## LISTED ENTRIES
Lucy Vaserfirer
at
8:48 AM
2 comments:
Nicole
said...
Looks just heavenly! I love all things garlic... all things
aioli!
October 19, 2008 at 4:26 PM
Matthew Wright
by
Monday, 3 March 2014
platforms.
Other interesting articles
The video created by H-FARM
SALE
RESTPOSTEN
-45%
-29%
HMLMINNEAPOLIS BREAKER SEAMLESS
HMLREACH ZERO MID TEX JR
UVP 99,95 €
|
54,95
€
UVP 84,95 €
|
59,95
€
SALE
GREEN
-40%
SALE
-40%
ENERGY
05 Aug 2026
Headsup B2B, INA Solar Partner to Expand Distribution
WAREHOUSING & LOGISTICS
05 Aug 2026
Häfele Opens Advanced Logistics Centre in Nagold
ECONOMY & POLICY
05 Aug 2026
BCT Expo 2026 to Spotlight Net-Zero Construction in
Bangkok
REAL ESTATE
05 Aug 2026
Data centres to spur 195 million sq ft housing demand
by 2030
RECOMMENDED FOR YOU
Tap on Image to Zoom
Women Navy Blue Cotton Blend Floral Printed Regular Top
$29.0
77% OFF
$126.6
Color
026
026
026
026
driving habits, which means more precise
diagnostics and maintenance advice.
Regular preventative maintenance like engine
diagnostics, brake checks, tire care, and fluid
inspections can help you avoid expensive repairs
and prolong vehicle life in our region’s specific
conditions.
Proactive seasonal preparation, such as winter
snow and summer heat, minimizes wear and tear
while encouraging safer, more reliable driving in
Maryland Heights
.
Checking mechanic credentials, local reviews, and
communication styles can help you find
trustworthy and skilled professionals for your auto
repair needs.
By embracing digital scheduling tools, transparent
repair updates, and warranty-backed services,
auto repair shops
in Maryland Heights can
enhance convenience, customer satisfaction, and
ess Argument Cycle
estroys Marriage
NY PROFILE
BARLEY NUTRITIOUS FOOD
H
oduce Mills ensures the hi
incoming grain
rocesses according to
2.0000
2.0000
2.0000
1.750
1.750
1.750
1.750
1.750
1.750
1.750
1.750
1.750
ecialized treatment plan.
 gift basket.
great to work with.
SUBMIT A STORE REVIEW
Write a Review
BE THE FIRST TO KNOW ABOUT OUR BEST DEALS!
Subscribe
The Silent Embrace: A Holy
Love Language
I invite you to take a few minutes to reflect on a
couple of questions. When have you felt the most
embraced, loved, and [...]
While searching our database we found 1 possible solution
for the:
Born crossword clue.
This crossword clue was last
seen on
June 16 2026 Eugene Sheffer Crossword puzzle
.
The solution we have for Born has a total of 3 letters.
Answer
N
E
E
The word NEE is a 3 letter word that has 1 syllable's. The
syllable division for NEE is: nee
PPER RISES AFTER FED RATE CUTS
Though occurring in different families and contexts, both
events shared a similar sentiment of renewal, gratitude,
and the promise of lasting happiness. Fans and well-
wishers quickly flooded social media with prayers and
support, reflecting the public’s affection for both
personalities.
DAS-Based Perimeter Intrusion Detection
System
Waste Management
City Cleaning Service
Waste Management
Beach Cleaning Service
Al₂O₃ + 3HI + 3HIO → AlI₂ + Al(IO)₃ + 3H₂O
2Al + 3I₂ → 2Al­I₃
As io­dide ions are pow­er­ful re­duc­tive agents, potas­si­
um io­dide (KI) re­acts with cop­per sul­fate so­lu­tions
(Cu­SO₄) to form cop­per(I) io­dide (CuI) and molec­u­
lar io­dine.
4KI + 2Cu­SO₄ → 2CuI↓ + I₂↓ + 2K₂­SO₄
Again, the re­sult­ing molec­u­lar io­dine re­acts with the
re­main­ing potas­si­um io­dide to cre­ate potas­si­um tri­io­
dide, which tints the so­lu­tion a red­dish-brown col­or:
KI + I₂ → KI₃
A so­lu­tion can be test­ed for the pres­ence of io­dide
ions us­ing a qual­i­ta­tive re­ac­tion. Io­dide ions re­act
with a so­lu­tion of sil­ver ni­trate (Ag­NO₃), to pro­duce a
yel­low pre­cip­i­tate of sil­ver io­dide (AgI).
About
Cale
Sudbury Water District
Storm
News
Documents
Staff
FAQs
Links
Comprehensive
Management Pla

## REQUIRED ACTION
From the top of the material above, print every line exactly, ending with the line that holds "Proactive seasonal preparation, such".

## TASK ANSWER
Lucy Vaserfirer
at
8:48 AM
2 comments:
Nicole
said...
Looks just heavenly! I love all things garlic... all things
aioli!
October 19, 2008 at 4:26 PM
Matthew Wright
by
Monday, 3 March 2014
platforms.
Other interesting articles
The video created by H-FARM
SALE
RESTPOSTEN
-45%
-29%
HMLMINNEAPOLIS BREAKER SEAMLESS
HMLREACH ZERO MID TEX JR
UVP 99,95 €
|
54,95
€
UVP 84,95 €
|
59,95
€
SALE
GREEN
-40%
SALE
-40%
ENERGY
05 Aug 2026
Headsup B2B, INA Solar Partner to Expand Distribution
WAREHOUSING & LOGISTICS
05 Aug 2026
Häfele Opens Advanced Logistics Centre in Nagold
ECONOMY & POLICY
05 Aug 2026
BCT Expo 2026 to Spotlight Net-Zero Construction in
Bangkok
REAL ESTATE
05 Aug 2026
Data centres to spur 195 million sq ft housing demand
by 2030
RECOMMENDED FOR YOU
Tap on Image to Zoom
Women Navy Blue Cotton Blend Floral Printed Regular Top
$29.0
77% OFF
$126.6
Color
026
026
026
026
driving habits, which means more precise
diagnostics and maintenance advice.
Regular preventative maintenance like engine
diagnostics, brake checks, tire care, and fluid
inspections can help you avoid expensive repairs
and prolong vehicle life in our region’s specific
conditions.
Proactive seasonal preparation, such as winter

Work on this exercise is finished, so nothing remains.